With Fermi and Dyson as prelude, I'll point out that the energy put out by even a middling red dwarf is more than enough to push many spacecraft to near light speed. That's enough to cross the galaxy five or ten times in only a million years--a mere hundredth of the age of such civilizations. The rest is an engineering problem for the student.

I'll also point out that the Lorentz transformation is an observed law of nature, not someone's possibly wrong theory. I find Einstein's explanation of it convincing, and I do not hold out any serious hope for routine causality violation, at least for this universe. In an insignificant sliver of geological time (though aggravatingly long in terms of my lifetime), technologically-oriented beings will go where they want at almost the speed of light and not any faster. The next thing to say about this is that, in the grand scheme of things, it doesn't really matter for intelligent structures (societies, cybernetic beings, genetically modified biological beings) that last as long as they want to.

So, in the universe of To Climb a Flat Mountain, the first intelligent beings arose about ten billion years ago; some fraction of them went on to star travel (formally, it only takes one of whatever), and spread themselves through creation, but sparsely and with a very light footprint. With knowledge being the main motive, the first races established a galactic library and intelligence system sufficient to provide newcomers the "rules of the road" when they encounter its nodes, and easily able to handle any inconvenient primitive obstreperousness without need to resort to physical violence.

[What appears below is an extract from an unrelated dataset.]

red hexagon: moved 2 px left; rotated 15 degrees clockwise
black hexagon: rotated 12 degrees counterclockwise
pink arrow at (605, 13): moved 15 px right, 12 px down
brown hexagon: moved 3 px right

Am I blithely and naively assuming "benign" aliens? Well, some may consider rearranging the genetic code of an entire species without permission to be violence of a kind, so that isn't necessarily a "benign" alien scenario! Nor is it necessarily beneficent to allow trillions of intelligent, aware beings to suffer and die over the course of time when one has the power to prevent this. But (depending on one's point of view) is it a necessarily a hostile one? A post-singularity race determined to exterminate with prejudice all other intelligent competitors would have the means to do so.

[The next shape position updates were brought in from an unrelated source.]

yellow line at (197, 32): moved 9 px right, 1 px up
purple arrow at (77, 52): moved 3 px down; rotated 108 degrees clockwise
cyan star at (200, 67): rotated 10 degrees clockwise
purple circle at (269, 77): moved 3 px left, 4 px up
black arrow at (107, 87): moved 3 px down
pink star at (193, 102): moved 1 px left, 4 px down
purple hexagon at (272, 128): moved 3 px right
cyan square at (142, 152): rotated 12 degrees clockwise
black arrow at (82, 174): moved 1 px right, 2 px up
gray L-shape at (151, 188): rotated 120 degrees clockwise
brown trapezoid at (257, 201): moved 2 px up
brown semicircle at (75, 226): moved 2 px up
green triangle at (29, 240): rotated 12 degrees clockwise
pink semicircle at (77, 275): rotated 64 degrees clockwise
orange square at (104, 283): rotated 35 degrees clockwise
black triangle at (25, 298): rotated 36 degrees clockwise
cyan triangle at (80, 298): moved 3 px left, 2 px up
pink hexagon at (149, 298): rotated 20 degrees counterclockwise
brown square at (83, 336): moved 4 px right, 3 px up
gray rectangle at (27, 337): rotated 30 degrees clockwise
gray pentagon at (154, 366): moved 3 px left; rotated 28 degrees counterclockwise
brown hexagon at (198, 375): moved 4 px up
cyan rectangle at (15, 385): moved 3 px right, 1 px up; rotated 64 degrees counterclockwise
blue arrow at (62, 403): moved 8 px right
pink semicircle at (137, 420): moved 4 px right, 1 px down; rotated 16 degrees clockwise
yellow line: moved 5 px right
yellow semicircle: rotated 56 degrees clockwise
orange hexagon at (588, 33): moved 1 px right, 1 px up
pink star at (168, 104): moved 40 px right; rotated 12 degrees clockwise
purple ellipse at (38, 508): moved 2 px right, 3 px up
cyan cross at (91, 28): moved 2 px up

Neither the extreme benign nor the extreme hostile scenario has played out in this universe--given that we appear to be struggling our way up not visibly helped and nor impeded. (We manage the last, well enough, ourselves.) The scenario presented in To Climb a Flat Mountain is simply one of those that allows members of the first races and those that join them later to reach the tops of their societal S-curves and choose their own destinies with a minimum of interference. I think this is at least one reasonable and consistent possibility for the evolved "climax forest" of astro-sociobiology.

The race that built Cube World is not present there in the flesh (and may not be present anywhere in the flesh) but the Caretaker is its descendent/avatar/current form. The data from the Cube World experiment finds its way into the galactic library and gets spread throughout as much of the universe as is still accessible, given the expansion horizon. The experiment exists in the galactic environment, which consists of occasional supernovae (Antares, when it blows, will produce a major effect on Cube World), cosmic rays, wandering stars, and galactic clouds as well as the occasional sentient visitors. In the long view, these are characteristic of the random events that shape and have always shaped evolution.

In the far time, at the top of the great S-curve, beyond the singularity, the distinction between biology, technology, and religion may become very blurred. Things may converge, perhaps in ways we find difficult to contemplate. The final scenes of this story invite readers to think about this, and perhaps examine their own lives and beliefs in this respect. This is, I think, what a good work of fiction strives to add to the basics of good pacing and story. Thanks to Stan Schmidt, others will be able to discuss whether To Climb a Flat Mountain comes anywhere near those aforesaid ideals. But those discussions must take place beyond this presentation of the science behind the story.